#### Exercise data ####

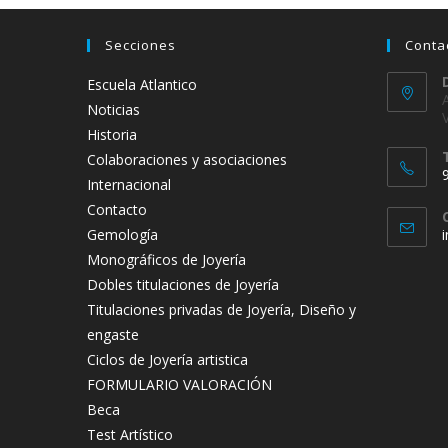
Secciones
Conta
Escuela Atlantico
Noticias
Historia
Colaboraciones y asociaciones
Internacional
Contacto
Gemología
Monográficos de Joyería
t
Dobles titulaciones de Joyería
a
Titulaciones privadas de Joyería, Diseño y
engaste
Ciclos de Joyería artistica
FORMULARIO VALORACIÓN
Beca
Test Artístico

####

Exercise directions » No picture should be included when the data are set down again exactly.

Solution to the exercise »
Secciones
Conta
Escuela Atlantico
Noticias
Historia
Colaboraciones y asociaciones
Internacional
Contacto
Gemología
Monográficos de Joyería
t
Dobles titulaciones de Joyería
a
Titulaciones privadas de Joyería, Diseño y
engaste
Ciclos de Joyería artistica
FORMULARIO VALORACIÓN
Beca
Test Artístico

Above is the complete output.